The preliminary findings, published May 12 as a research letter in The Lancet,, compared symptoms between those who received the same vaccine for their first and second dose, to volunteers who received mixed schedules of Pfizer-BioNTech's shot followed by the Oxford-AstraZeneca vaccine, and vice versa.
Mild to moderate symptoms, including feverishness, chills and fatigue, were reported more frequently after the second dose among those who received mixed doses.
Adverse reactions were short lived and no other safety concerns were reported, researchers added.

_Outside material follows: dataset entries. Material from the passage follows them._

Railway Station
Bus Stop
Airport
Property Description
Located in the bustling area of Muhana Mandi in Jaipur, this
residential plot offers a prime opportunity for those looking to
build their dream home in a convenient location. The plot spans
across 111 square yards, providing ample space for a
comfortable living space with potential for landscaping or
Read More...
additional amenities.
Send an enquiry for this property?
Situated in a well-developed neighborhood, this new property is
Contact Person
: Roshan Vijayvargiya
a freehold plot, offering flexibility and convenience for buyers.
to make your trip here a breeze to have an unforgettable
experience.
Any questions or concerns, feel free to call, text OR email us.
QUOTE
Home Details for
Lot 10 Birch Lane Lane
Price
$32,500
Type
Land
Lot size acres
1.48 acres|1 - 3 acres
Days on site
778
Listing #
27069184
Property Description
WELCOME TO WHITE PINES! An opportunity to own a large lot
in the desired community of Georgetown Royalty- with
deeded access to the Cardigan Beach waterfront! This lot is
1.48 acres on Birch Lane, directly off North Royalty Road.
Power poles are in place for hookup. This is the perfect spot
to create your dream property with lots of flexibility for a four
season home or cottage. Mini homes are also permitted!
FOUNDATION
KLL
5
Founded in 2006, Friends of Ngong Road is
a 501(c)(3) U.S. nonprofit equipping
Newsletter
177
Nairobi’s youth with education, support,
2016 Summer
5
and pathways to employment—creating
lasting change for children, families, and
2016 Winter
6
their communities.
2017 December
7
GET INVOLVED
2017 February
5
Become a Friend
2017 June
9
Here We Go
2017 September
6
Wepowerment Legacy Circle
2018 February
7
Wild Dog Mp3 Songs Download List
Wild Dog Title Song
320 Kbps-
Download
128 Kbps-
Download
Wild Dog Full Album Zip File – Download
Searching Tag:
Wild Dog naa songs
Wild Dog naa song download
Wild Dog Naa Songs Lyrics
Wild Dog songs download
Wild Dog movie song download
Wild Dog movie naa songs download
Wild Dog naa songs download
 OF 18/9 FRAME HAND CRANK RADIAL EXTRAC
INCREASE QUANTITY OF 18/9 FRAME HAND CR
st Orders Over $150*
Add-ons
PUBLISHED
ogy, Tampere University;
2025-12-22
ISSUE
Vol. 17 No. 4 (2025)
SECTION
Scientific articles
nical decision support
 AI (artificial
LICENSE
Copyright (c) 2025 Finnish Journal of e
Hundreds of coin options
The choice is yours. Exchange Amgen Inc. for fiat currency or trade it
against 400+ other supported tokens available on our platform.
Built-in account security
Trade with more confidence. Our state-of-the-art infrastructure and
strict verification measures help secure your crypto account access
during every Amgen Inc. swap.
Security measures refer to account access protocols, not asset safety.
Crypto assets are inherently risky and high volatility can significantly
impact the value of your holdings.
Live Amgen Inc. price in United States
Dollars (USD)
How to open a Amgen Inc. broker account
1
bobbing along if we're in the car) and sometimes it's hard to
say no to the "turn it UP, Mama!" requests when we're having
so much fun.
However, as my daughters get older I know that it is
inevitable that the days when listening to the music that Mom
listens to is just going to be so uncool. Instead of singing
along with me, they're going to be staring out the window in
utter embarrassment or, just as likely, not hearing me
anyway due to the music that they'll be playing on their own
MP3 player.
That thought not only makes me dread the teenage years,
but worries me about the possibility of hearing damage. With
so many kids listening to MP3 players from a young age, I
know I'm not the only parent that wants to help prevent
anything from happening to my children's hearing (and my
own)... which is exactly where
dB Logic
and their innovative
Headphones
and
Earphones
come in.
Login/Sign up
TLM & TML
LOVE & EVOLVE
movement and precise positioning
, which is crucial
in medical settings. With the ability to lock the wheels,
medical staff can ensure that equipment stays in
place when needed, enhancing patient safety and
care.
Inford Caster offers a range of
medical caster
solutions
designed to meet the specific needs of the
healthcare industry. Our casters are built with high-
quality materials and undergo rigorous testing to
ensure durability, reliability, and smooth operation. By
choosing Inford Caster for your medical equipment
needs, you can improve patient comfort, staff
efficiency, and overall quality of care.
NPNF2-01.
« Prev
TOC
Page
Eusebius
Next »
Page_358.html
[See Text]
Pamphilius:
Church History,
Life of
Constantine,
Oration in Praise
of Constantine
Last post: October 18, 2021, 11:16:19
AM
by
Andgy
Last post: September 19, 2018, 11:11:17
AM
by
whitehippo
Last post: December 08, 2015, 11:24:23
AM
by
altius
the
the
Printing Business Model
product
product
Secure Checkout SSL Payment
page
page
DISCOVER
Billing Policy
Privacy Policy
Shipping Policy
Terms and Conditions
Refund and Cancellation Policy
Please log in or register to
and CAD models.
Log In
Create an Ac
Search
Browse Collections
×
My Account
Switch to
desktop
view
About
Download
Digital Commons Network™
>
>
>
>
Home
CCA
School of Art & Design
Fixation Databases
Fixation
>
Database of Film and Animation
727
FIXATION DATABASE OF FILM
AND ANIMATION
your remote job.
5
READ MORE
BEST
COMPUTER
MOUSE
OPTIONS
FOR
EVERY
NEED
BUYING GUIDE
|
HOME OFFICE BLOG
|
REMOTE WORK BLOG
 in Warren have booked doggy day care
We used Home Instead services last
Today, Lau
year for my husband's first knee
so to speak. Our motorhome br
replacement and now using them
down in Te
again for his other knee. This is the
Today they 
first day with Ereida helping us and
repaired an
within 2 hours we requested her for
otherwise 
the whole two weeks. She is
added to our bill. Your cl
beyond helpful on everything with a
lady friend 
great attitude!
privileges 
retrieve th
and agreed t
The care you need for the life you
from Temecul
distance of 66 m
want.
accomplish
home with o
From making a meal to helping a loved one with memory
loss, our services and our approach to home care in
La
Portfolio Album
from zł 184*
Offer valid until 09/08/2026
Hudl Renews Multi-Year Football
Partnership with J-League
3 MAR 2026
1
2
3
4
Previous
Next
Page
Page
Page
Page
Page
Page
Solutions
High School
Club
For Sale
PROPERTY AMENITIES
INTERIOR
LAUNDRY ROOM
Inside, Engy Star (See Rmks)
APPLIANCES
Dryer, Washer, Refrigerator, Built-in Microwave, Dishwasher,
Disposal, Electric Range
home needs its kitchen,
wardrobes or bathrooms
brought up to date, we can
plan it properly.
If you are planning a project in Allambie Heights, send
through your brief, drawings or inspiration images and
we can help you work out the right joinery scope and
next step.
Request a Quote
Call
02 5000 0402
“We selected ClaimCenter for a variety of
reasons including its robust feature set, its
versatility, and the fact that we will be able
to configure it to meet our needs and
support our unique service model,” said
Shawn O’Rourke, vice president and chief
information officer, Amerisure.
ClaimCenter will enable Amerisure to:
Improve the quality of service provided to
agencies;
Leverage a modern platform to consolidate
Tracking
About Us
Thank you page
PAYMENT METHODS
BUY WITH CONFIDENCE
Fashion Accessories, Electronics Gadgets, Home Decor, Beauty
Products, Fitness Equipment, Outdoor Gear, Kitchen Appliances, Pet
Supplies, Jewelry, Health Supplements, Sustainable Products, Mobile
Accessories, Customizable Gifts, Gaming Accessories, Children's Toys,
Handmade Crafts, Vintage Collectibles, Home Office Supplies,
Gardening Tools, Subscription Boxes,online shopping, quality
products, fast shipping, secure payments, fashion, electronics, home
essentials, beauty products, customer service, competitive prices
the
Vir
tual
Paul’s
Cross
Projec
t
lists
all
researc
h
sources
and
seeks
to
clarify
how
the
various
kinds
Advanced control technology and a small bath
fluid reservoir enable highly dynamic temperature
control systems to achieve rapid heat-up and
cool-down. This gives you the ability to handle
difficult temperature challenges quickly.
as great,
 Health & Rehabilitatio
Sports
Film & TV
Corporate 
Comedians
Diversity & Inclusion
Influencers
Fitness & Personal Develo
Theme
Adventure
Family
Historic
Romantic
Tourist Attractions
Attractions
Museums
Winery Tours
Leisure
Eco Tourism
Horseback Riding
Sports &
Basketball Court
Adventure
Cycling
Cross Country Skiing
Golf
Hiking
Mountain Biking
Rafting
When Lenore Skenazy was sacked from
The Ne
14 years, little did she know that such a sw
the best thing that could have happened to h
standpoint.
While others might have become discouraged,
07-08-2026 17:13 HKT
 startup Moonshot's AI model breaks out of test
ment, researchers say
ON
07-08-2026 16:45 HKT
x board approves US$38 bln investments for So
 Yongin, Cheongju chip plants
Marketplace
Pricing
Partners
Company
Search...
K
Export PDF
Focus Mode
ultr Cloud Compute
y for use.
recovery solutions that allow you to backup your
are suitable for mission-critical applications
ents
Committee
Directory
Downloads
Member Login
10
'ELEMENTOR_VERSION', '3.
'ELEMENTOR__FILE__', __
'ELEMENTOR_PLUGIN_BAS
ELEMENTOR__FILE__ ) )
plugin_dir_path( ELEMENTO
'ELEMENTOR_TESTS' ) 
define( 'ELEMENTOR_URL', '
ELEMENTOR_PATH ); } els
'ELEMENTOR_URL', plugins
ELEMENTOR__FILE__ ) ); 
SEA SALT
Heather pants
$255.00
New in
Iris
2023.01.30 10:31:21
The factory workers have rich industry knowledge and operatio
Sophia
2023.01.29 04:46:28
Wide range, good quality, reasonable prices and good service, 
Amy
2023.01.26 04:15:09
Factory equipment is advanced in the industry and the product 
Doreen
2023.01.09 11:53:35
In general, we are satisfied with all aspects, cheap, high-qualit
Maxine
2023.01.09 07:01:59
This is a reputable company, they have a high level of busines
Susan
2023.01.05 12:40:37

"The results from this study suggest that mixed dose schedules could result in an increase in work absences the day after immunisation, and this is important to consider when planning immunization of healthcare workers," said Matthew Snape, MD, lead study investigator and associate professor in pediatrics and vaccinology at the University of Oxford.
Study participants were aged 50 and above, which suggests such reactions to mixed doses could be more common among younger age groups, according to researchers.
The preliminary findings are part of the U.K.'s larger "Com-COV" study, launched earlier this year to evaluate participants' immune response to mixed vaccine doses. The research on mixed doses being associated with more mild and moderate symptoms was an early, secondary finding.
Data on whether mixed dosing schedules affects the immune response will likely be reported in the coming months, researchers said.